I mean, that's not to say things can't get ugly if you all have tempers or anyone is prone to table flipping. Or if you do anything on this list of ways to piss off Catan players. (Seriously, don't do it!)
How many of your friends do you invite over for game night? I've had game nights with as many as 12 people (it was loud -- it didn't help that we had a 3-year-old and a 3-month-old present). One of the biggest problems is finding games that can accommodate bigger groups. The base set of Catan is good for up to just 4 players, but you can get expansions to add another 5-6 players.
If you're willing to get creative, though, you can "hack" the game to support up to 8 players. Check out this handy guide here.
Catan's modular board means the layout is always just a bit different. You'll get different resources and start in different places. So unlike Risk, which inevitably comes down to a battle between whoever's camped out in Australia and Asia, you won't be able to use the same strategy back to back. Which is good, especially if you and your friends have a regular board game night.
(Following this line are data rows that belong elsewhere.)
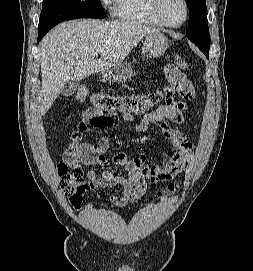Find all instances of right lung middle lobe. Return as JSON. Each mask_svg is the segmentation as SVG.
<instances>
[{
    "mask_svg": "<svg viewBox=\"0 0 253 271\" xmlns=\"http://www.w3.org/2000/svg\"><path fill=\"white\" fill-rule=\"evenodd\" d=\"M104 17L100 0H43L38 32H48L65 20Z\"/></svg>",
    "mask_w": 253,
    "mask_h": 271,
    "instance_id": "1",
    "label": "right lung middle lobe"
}]
</instances>
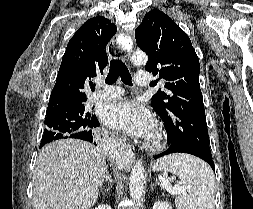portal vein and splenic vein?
<instances>
[{
  "mask_svg": "<svg viewBox=\"0 0 253 209\" xmlns=\"http://www.w3.org/2000/svg\"><path fill=\"white\" fill-rule=\"evenodd\" d=\"M159 180L162 183L163 187L171 194V195H176V194H180V193H184L185 189L178 187V188H173L168 179L164 176H159Z\"/></svg>",
  "mask_w": 253,
  "mask_h": 209,
  "instance_id": "obj_1",
  "label": "portal vein and splenic vein"
}]
</instances>
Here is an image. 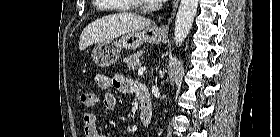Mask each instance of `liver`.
I'll list each match as a JSON object with an SVG mask.
<instances>
[{"label": "liver", "instance_id": "6515ba94", "mask_svg": "<svg viewBox=\"0 0 280 137\" xmlns=\"http://www.w3.org/2000/svg\"><path fill=\"white\" fill-rule=\"evenodd\" d=\"M151 23L150 19L127 12L101 17L83 29L79 49L83 51L94 43L110 41L127 33L140 31Z\"/></svg>", "mask_w": 280, "mask_h": 137}]
</instances>
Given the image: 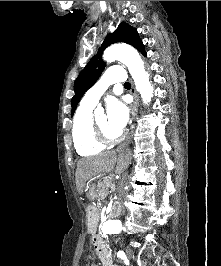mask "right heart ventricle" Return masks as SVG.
<instances>
[{
  "label": "right heart ventricle",
  "mask_w": 221,
  "mask_h": 266,
  "mask_svg": "<svg viewBox=\"0 0 221 266\" xmlns=\"http://www.w3.org/2000/svg\"><path fill=\"white\" fill-rule=\"evenodd\" d=\"M92 109L80 105L72 126V139L77 153L81 156H94L102 152L105 145L97 141L92 126Z\"/></svg>",
  "instance_id": "obj_1"
}]
</instances>
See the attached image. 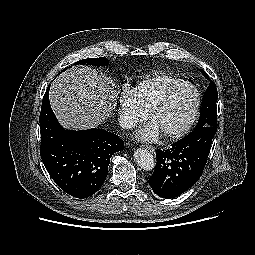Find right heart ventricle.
Here are the masks:
<instances>
[{"instance_id": "right-heart-ventricle-1", "label": "right heart ventricle", "mask_w": 255, "mask_h": 255, "mask_svg": "<svg viewBox=\"0 0 255 255\" xmlns=\"http://www.w3.org/2000/svg\"><path fill=\"white\" fill-rule=\"evenodd\" d=\"M186 81L173 75H155L136 84L133 89L136 99L148 113L170 91Z\"/></svg>"}]
</instances>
If you've ever played Arkham Horror, Risk, Monopoly, or even Munchkin, you know how a single game can drag on and on and on. Catan games go quickly -- anywhere from 30 minutes to 90 minutes. Game play is quick enough that you might actually want to play again. After all, you've got to come back from that terrible loss in the last game (all the Robber's fault, of course).
In the past I've said that I prefer Killer Bunnies to Catan. But there's one giant problem with Killer Bunnies: You need a Bunny in play before you can do anything. And sometimes you can go an entire game without drawing one.
There's no such problem in Catan. You need strategy and skill to win -- and just enough luck to not roll a bunch of 7s.
And speaking of strategy and luck...
Part of Catan's appeal is the interactions with other players. It's next to impossible for one player to get every resource on their own, which means you need to trade to get what you need to build. And the rules for trading are pretty relaxed, which means things can get very interesting. I've seen some very eager bidding wars and alliances forged through trades.
We've talked about this several times before: The number of expansions for Catan is simply overwhelming...but perfect if you're the type who feels the need to obsessively collect things.
Pick your poison. Are you all about Cities and Knights? Seafarers? Traders and Barbarians? Or maybe you'd prefer an Ancient Egypt-themed game, or yes, that Star Trek edition.
Even if you do have friends over regularly, you don't need to play things the same way every time.
They call it a gateway game for a reason: It's a good way to transition into other games. Catan is the epitome of classic Euro-style games, so once you've played it, you'll pick up other games (like Castles of Burgundy) very quickly.
So, who's playing Catan tonight? What's your favorite part of Catan? Tell us about it!